Give a verbatim copy of the lines below, minus the pictures.

Material shown
_ _ _

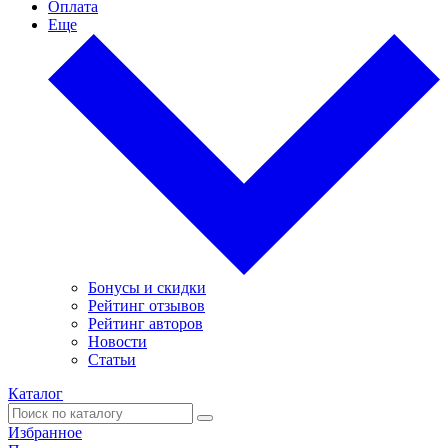
Оплата
Еще
Бонусы и скидки
Рейтинг отзывов
Рейтинг авторов
Новости
Статьи
Каталог
Избранное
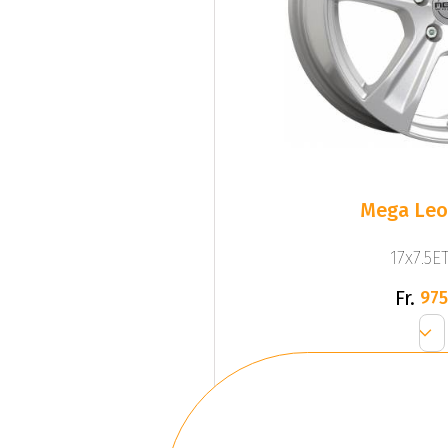
Mega Leo 
17x7.5ET
Fr.
975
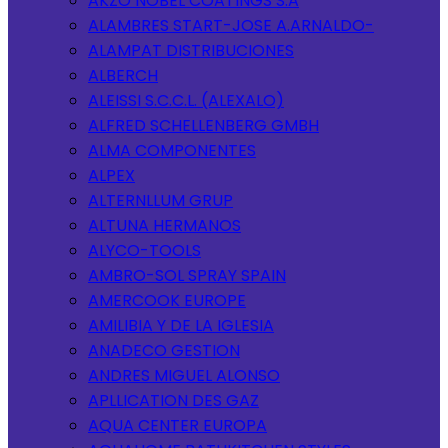
AKZO NOBEL COATINGS S.A
ALAMBRES START-JOSE A.ARNALDO-
ALAMPAT DISTRIBUCIONES
ALBERCH
ALEISSI S.C.C.L. (ALEXALO)
ALFRED SCHELLENBERG GMBH
ALMA COMPONENTES
ALPEX
ALTERNLLUM GRUP
ALTUNA HERMANOS
ALYCO-TOOLS
AMBRO-SOL SPRAY SPAIN
AMERCOOK EUROPE
AMILIBIA Y DE LA IGLESIA
ANADECO GESTION
ANDRES MIGUEL ALONSO
APLLICATION DES GAZ
AQUA CENTER EUROPA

_ _ _

Answer
Оплата
Еще
Бонусы и скидки
Рейтинг отзывов
Рейтинг авторов
Новости
Статьи
Каталог
Избранное
Mega Leo 
17x7.5ET
Fr.
975
AKZO NOBEL COATINGS S.A
ALAMBRES START-JOSE A.ARNALDO-
ALAMPAT DISTRIBUCIONES
ALBERCH
ALEISSI S.C.C.L. (ALEXALO)
ALFRED SCHELLENBERG GMBH
ALMA COMPONENTES
ALPEX
ALTERNLLUM GRUP
ALTUNA HERMANOS
ALYCO-TOOLS
AMBRO-SOL SPRAY SPAIN
AMERCOOK EUROPE
AMILIBIA Y DE LA IGLESIA
ANADECO GESTION
ANDRES MIGUEL ALONSO
APLLICATION DES GAZ
AQUA CENTER EUROPA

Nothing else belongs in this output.